While most provinces declared they would not be prosecuting gun registry offences on behalf of the federal government, Quebec authorise are enthusiastically dragging people before the courts.

Indeed what’s happening in Quebec is proving exactly what opponents of the Firearms Act and its gun registry had long argued: it is turning otherwise law-abiding gun owners into criminals.

Consider the case of Jean-François Laflamme, a quiet 24 year old hunter from rural Quebec who recently got charged for violating the gun law. The firearms license needs to be renewed every five years, but he failed to realize that his was expired before going moose hunting. (At the time government had no renewal notification system in place.)

Nonetheless, Laflamme got charged for “illegal possession of a firearm” and goes to trial in November. If found guilty, this young man risks a criminal record, up to $2000 dollars in fines and 6 months in jail.

An even more outrageous case concerns Paul Grussinger, a 65 year old man with Parkinson’s disease who was charged with violating the gun registry law simply because he had three dismantled firearms in his home.

His troubles with the law began when his wife unexpectedly died last year. Grussinger went into a deep depression and family members rounded up his firearms as well as all some gun pieces they found in the house.
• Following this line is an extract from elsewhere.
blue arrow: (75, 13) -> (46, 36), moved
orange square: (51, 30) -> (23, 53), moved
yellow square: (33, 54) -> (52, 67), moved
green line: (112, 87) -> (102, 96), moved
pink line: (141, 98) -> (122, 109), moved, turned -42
They turned everything over to the police.

Big mistake. 

Since three functional firearms could be built out of the pieces, the ailing man got charged because they were not registered. He says he believed the pieces had been stolen years ago from his summer home. He goes to trial this summer.

How is dragging this man to court is going to improve public safety? That, after all, is the Liberals’ twisted rationale behind this shameful gun law.

As for the young hunter, well, he’s a hard working machinist but now has to pay some lawyer fees he can’t afford. Both had no criminal intent. Still, the government has needlessly disrupted their lives and it could get worse if they end up with a criminal record for a firearms offence.

Regardless of what people consider as appropriate gun control measures, implementing them by the way of the Criminal Code was a wrong way to go. The law was inevitably going to cause collateral damage because the onus is on the gun owners to prove they are legitimate, in contradiction with the basic principle of our legal system.

Furthermore, regulation of property and thus of guns was clearly a provincial jurisdiction. In a June 2000 ruling, however, the Supreme Court allowed Ottawa to legislate on gun ownership on the grounds that the “intention” of the government was to promote public safety and not regulate private property.

With that ruling the Supreme Court opened the door to any future federal encroachment of provincial jurisdictions by the way of the Criminal Code, as long as it is with the “intention” of acting in the name of public safety.

The hundreds of thousand Canadians who didn’t register any or some of their guns are no more a threat to public safety than those two unlucky souls I now know personally. Unfortunately, gun owners will keep getting caught in the Firearms Act web until a sensible government stops this madness. Let’s hope it’s very soon.